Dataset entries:
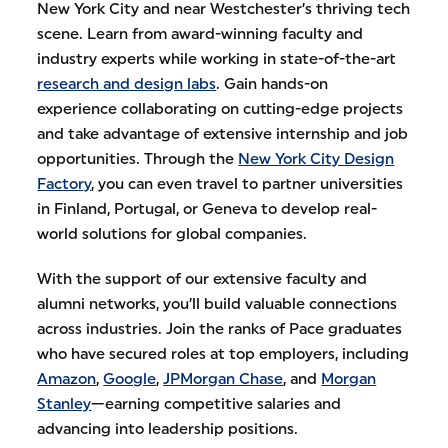
New York City and near Westchester’s thriving tech
scene. Learn from award-winning faculty and
industry experts while working in state-of-the-art
research and design labs
. Gain hands-on
experience collaborating on cutting-edge projects
and take advantage of extensive internship and job
opportunities. Through the
New York City Design
Factory
, you can even travel to partner universities
in Finland, Portugal, or Geneva to develop real-
world solutions for global companies.
With the support of our extensive faculty and
alumni networks, you’ll build valuable connections
across industries. Join the ranks of Pace graduates
who have secured roles at top employers, including
Amazon
,
Google
,
JPMorgan Chase
, and
Morgan
Stanley
—earning competitive salaries and
advancing into leadership positions.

### Work order
Find the lines above with the word "York". Copy them out.

### Completed task
New York City and near Westchester’s thriving tech
New York City Design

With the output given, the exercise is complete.